David Foster Wallace's The Pale King: Tupac's Back Bee-yatch!

on Wednesday, April 27, 2011
David Foster Wallace has been a constant lingering presence in my adult reading life. That isn't to say that I'm obsessed with him like so many other people I know, but he always seems to be there, particularly at the major junctures. I started reading Infinite Jest at the commencement of my honours year at university and, though I read many other books while dipping in and out of it, that behemoth kept me company until the day I handed in my thesis. Indeed, I ended up dedicating the bloody thing to Wallace's masterpiece, much to the chagrin of many more deserving loved ones and acquaintances. Now, quite a few years later, The Pale King pops up just as I get my marching orders from my apartment. I am forced to move in with my parents until the new house is ready, an unintended consequence of which is the luxury of a few days straight reading. Three days, to be precise. No need to dedicate a thesis to this one.

I don't intend to bang on too much about The Pale King. Enough has been written in the blogosphere to make Wallace's own prolific body of scribblings seem like mere pamphlets. Nor do I intend to harp on about how his suicide in 2009 robbed the world of one the greatest literary talents of his generation. Frankly, it angered me, though not as much as the subsequent idiotic rush to print anything he might have jotted down. His Amherst undergrad thesis, Fate, Time and Language is now a must-have for Arts students everywhere. Except it is rubbish and should have been left in his adviser's filing cabinet. There Is Some Water, his 2005 lecture at Kenyon College, is slight and hardly important. And don't even get me started on Everything and More. It's starting to look like Wallace is the Tupac of modern literature.
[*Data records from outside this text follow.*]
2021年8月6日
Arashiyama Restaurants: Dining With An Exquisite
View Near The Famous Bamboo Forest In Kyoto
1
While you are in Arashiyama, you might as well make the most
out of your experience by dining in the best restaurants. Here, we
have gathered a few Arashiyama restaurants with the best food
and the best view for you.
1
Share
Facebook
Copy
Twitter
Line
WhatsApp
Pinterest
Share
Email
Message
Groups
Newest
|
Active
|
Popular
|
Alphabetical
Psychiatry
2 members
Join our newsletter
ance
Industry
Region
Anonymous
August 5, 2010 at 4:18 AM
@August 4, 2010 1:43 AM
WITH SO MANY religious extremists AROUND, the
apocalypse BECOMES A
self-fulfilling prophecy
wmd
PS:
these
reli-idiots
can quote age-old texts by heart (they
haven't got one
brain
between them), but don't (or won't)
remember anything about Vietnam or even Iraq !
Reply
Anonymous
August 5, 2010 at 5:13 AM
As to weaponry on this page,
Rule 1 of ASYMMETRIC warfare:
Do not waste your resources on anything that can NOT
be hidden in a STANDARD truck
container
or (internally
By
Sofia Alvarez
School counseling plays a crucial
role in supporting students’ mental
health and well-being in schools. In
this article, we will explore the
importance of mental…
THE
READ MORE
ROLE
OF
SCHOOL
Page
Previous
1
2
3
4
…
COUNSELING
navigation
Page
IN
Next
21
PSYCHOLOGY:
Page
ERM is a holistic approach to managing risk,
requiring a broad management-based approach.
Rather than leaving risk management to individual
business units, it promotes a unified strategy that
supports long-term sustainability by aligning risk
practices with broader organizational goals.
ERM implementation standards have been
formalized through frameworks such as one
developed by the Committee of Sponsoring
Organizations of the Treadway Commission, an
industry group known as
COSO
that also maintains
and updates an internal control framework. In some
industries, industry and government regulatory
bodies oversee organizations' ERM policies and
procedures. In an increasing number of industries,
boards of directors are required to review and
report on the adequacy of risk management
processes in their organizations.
The Pale King is, and demands to be read as, an epitaph of sorts on his writing career. It is the novel he had been working on for years before depression got the better of him. A relatively slight 560 pages - well, slight for Wallace, probably less so for Camus - it is about the IRS. Yes, that's right. 560 pages about tax. Now, I've read the Australian Tax Act. It is of a similar length. And it is the most boring collection of consecutive verbiage that I have ever encountered. Which means I approached The Pale King with considerable trepidation. Thankfully, Wallace's lyrical gusto had me overlooking the subject matter for the most part. Sure, there are bits that drag and bits that needed a rewrite or a good edit. But there are also large sections that just sing. Like the first Author's Note, about four chapters in, in which Wallace 'the author' intrudes to comment upon Wallace the character and the nature of autobiography. Brilliant. And like the Chris Fogel novella, probably the longest riff in the book. Infuriatingly boring and engaging at the same time. Then there is the chapter that, in my opinion, far outshines anything else in the book. Or anything else Wallace ever wrote. It is a protracted conversation between Shane Drinion, the most boring man in the office, and Meredith Baxter, the most (only) beautiful woman and it is simply breathtaking. Nothing I can say here can possibly do it justice.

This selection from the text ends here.